At a New York City screening of the Fellow Travelers premiere, located in the vintage-styled cellar of the Roxy Cinema of Manhattan's Tribeca district, Ron Nyswaner, the Oscar-winning scribe behind the drama, made clear to those in attendance: "This show is really gay." Now that the first episode of this historical miniseries is out on Paramount+ ahead of Sunday's debut on Showtime, a general audience can see for themselves just how gay we're talking.
There are multiple explicit sex scenes in the first hour alone, including one particular sequence that sees Tim Laughlin (Bridgerton's Jonathan Bailey) sucking on the toes of Hawkins Fuller (Magic Mike's Matt Bomer) in the 1952 Washington, D.C., setting. It's his way of seducing his closeted lover in order to gain access to an exclusive party on the Hill. "I'm your boy, right?" Bailey's Tim says. "And your boy wants to go to the party." Then the old adage of putting one's foot in one's mouth becomes all too literal.

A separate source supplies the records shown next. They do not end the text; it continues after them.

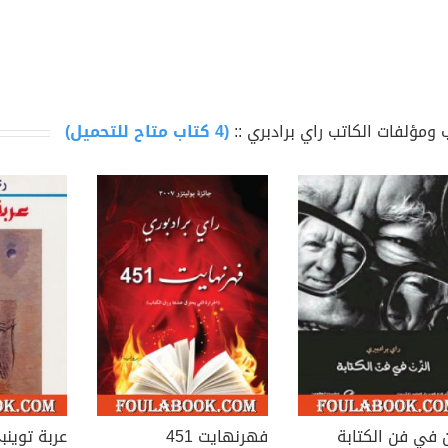
رة الحديقة التذكارية في ويستوود فيليج، وأن يُكتَب على شاهدة قبر
 ومؤلفات الكاتب راي برادبري ::
(4 كتاب متاح للتحميل)
ن في فن الكتابة
فهرنهايت 451
عربة توينب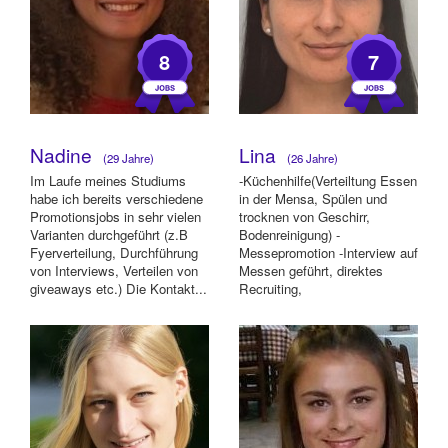
8
7
Nadine
Lina
(29 Jahre)
(26 Jahre)
Im Laufe meines Studiums
-Küchenhilfe(Verteiltung Essen
habe ich bereits verschiedene
in der Mensa, Spülen und
Promotionsjobs in sehr vielen
trocknen von Geschirr,
Varianten durchgeführt (z.B
Bodenreinigung) -
Fyerverteilung, Durchführung
Messepromotion -Interview auf
von Interviews, Verteilen von
Messen geführt, direktes
giveaways etc.) Die Kontakt...
Recruiting,
Crowdmanagement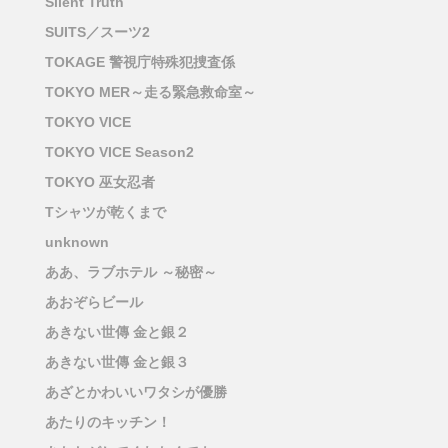
Silent Truth
SUITS／スーツ2
TOKAGE 警視庁特殊犯捜査係
TOKYO MER～走る緊急救命室～
TOKYO VICE
TOKYO VICE Season2
TOKYO 巫女忍者
Tシャツが乾くまで
unknown
ああ、ラブホテル ～秘密～
あおぞらビール
あきない世傳 金と銀２
あきない世傳 金と銀３
あざとかわいいワタシが優勝
あたりのキッチン！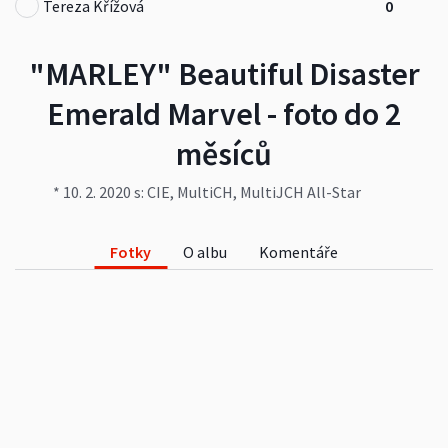
Tereza Křížová
0
"MARLEY" Beautiful Disaster
Emerald Marvel - foto do 2
měsíců
* 10. 2. 2020 s: CIE, MultiCH, MultiJCH All-Star
Alonso Atagora d: CH Any od Ptačího dolu
www.emeraldmarvel.cz
Fotky
O albu
Komentáře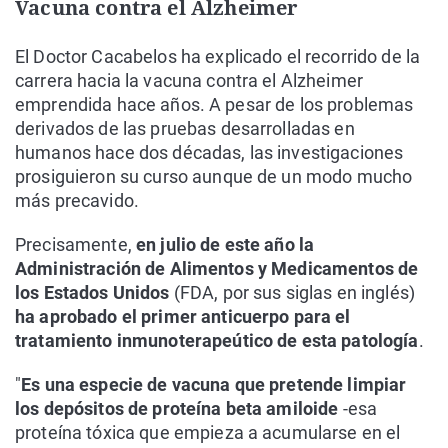
Vacuna contra el Alzheimer
El Doctor Cacabelos ha explicado el recorrido de la
carrera hacia la vacuna contra el Alzheimer
emprendida hace años. A pesar de los problemas
derivados de las pruebas desarrolladas en
humanos hace dos décadas, las investigaciones
prosiguieron su curso aunque de un modo mucho
más precavido.
Precisamente,
en julio de este año la
Administración de Alimentos y Medicamentos de
los Estados Unidos
(FDA, por sus siglas en inglés)
ha aprobado el primer anticuerpo para el
tratamiento inmunoterapeútico de esta patología
.
"
Es una especie de vacuna que pretende limpiar
los depósitos de proteína beta amiloide
-esa
proteína tóxica que empieza a acumularse en el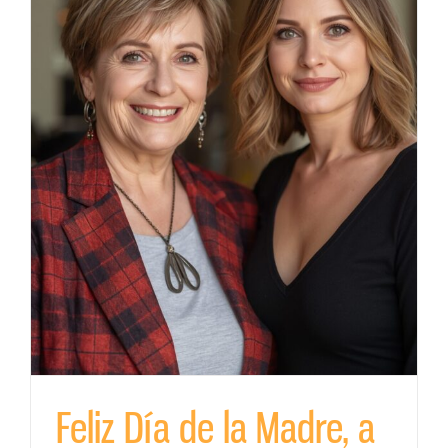
s
Feliz Día de la Madre, a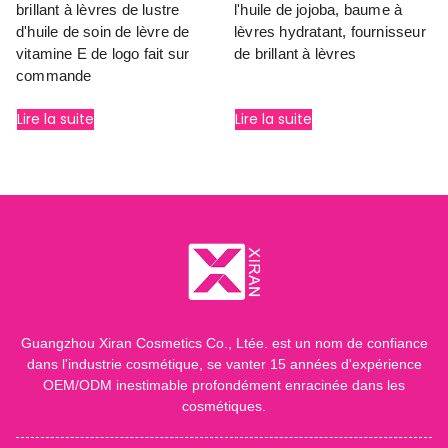
brillant à lèvres de lustre
l'huile de jojoba, baume à
d'huile de soin de lèvre de
lèvres hydratant, fournisseur
vitamine E de logo fait sur
de brillant à lèvres
commande
Lire la suite
Lire la suite
Guangzhou Xiran Cosmetics Co., Ltée. est un nom de confiance
dans l'industrie cosmétique, se vanter 15 années d'expérience
OEM/ODM inestimable profondément enracinée dans les
cosmétiques.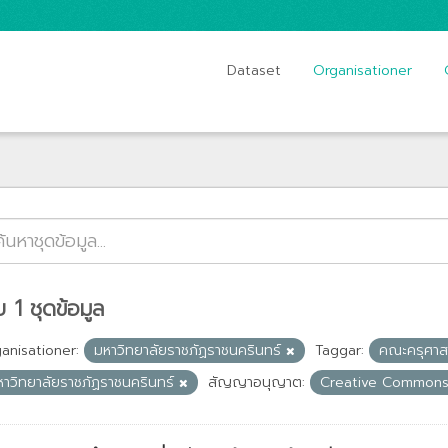
Dataset
Organisationer
 1 ชุดข้อมูล
anisationer:
มหาวิทยาลัยราชภัฏราชนครินทร์
Taggar:
คณะครุศาส
หาวิทยาลัยราชภัฏราชนครินทร์
สัญญาอนุญาต:
Creative Commons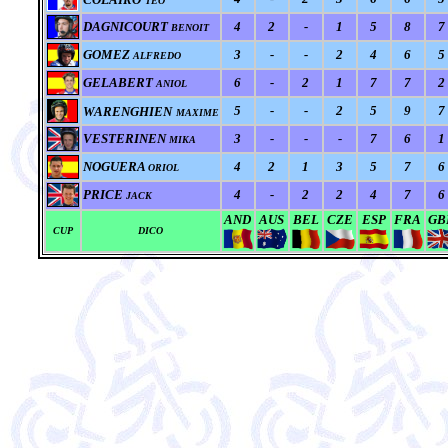
TEO
DAGNICOURT
4
2
-
1
5
8
7
BENOIT
GOMEZ
3
-
-
2
4
6
5
ALFREDO
GELABERT
6
-
2
1
7
7
2
ANIOL
5
-
-
2
5
9
7
WARENGHIEN
MAXIME
VESTERINEN
3
-
-
-
7
6
1
MIKA
NOGUERA
4
2
1
3
5
7
6
ORIOL
PRICE
4
-
2
2
4
7
6
JACK
AND
AUS
BEL
CZE
ESP
FRA
GB
CUP
DICO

It's... wooh! ... It's sizzling. But Daniel Minahan, who the directs the first couple episodes and executive produces the show as a whole, wants to emphasize there's more going on here than just the sight of Bailey sopping up Bomer's piggly wigglies.
Showtime Matt Bomer's Hawkins Fuller and Jonathan Bailey's Tim Laughlin amid the throes of sex in 'Fellow Travelers'
"The thing that was important to me was that the sex scenes were always telling a story, and they weren't just gratuitous," the Assassination of Gianni Versace Emmy winner tells EW. "They were about control. They were about power." It's something he set up right from the beginning. "In the first scene where they make love, Hawk has the power," the filmmaker explains, adding how that initial masturbation scene is Tim "having this almost transcendent experience with Hawk, which imprints on him."
"The scene where Tim withholds the information until [Hawk] agrees to take him to the party, within that, Hawk tries to dominate him," Minahan continues. "Sticking his foot in his mouth really was a dominance over him, but in that case, who's the dominant one and who's the submissive one? It seems like Tim ended up getting what he wanted in the end."
There's a lot more to Fellow Travelers than just sex, though it certainly doesn't hurt. The eight-episode drama oscillates between the AIDS crisis of the 1980s, where Hawk visits an ailing Tim in San Fransisco; and the previous decades during which these on-again-off-again lovers have crossed paths. There's a tense vibe to the 1950s timeline as McCarthy begins the Lavender Scare, a purging of homosexuals from government work. But ultimately, the creators of the show realize that, for better or worse, people are going to be taking particular notice every time a bare bum or the like flashes across the screen.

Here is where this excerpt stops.